Data extract
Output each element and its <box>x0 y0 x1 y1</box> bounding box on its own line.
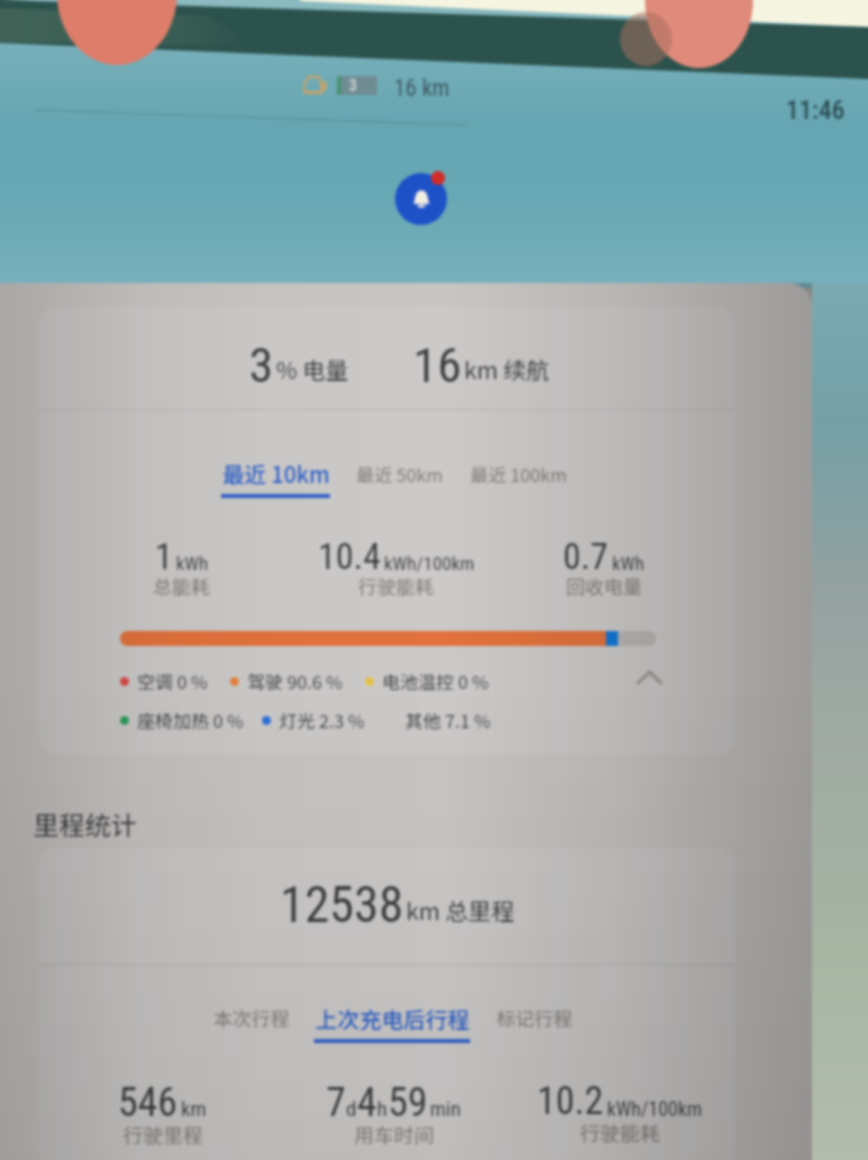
staticText: kWh <box>176 552 209 574</box>
staticText: 最近 10km <box>222 457 330 489</box>
staticText: 用车时间 <box>354 1120 434 1149</box>
staticText: 本次行程 <box>213 1004 289 1032</box>
staticText: kWh <box>612 552 645 574</box>
staticText: kWh/100km <box>607 1097 703 1120</box>
button[interactable]: 最近 100km <box>469 461 568 496</box>
staticText: 空调 0 % <box>137 668 208 694</box>
button[interactable]: Notifications <box>395 173 447 225</box>
button[interactable]: 上次充电后行程 <box>314 1002 470 1043</box>
staticText: 12538 <box>280 876 404 935</box>
staticText: 16 km <box>394 75 450 102</box>
staticText: 标记行程 <box>496 1004 572 1032</box>
staticText: 电池温控 0 % <box>382 668 489 694</box>
staticText: 其他 7.1 % <box>405 707 491 733</box>
staticText: 最近 50km <box>356 461 443 487</box>
button[interactable]: Collapse <box>623 651 675 703</box>
button[interactable]: 标记行程 <box>496 1004 572 1041</box>
staticText: 11:46 <box>786 95 845 125</box>
staticText: min <box>430 1097 461 1122</box>
staticText: 座椅加热 0 % <box>137 707 244 733</box>
staticText: km 续航 <box>464 352 550 385</box>
staticText: 驾驶 90.6 % <box>247 668 343 694</box>
staticText: 3 <box>249 337 274 394</box>
staticText: 10.4 <box>318 536 381 578</box>
staticText: % 电量 <box>276 352 349 385</box>
staticText: 546 <box>118 1079 178 1126</box>
staticText: 7 <box>326 1079 346 1126</box>
staticText: d <box>346 1097 357 1122</box>
staticText: 3 <box>349 76 357 95</box>
staticText: 最近 100km <box>470 461 567 487</box>
staticText: kWh/100km <box>384 552 475 574</box>
staticText: 10.2 <box>537 1079 604 1124</box>
staticText: 4 <box>357 1079 377 1126</box>
staticText: 行驶能耗 <box>358 572 435 600</box>
staticText: 59 <box>388 1079 428 1126</box>
staticText: km 总里程 <box>406 893 515 926</box>
staticText: 灯光 2.3 % <box>279 707 365 733</box>
button[interactable]: 最近 10km <box>221 457 330 498</box>
staticText: 里程统计 <box>33 805 138 843</box>
button[interactable]: 本次行程 <box>213 1004 289 1041</box>
staticText: 16 <box>413 337 462 394</box>
staticText: 总能耗 <box>153 572 211 600</box>
staticText: 上次充电后行程 <box>315 1002 470 1034</box>
staticText: 0.7 <box>563 536 609 578</box>
staticText: 行驶能耗 <box>580 1118 660 1147</box>
staticText: 行驶里程 <box>123 1120 203 1149</box>
staticText: km <box>181 1097 207 1122</box>
staticText: h <box>377 1097 388 1122</box>
staticText: 回收电量 <box>566 572 643 600</box>
button[interactable]: 最近 50km <box>354 461 444 496</box>
staticText: 1 <box>155 536 173 578</box>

Task goal
Pick out and copy the lines of the material that include the word "本次行程".

Worked solution
staticText: 本次行程 <box>213 1004 289 1032</box>
button[interactable]: 本次行程 <box>213 1004 289 1041</box>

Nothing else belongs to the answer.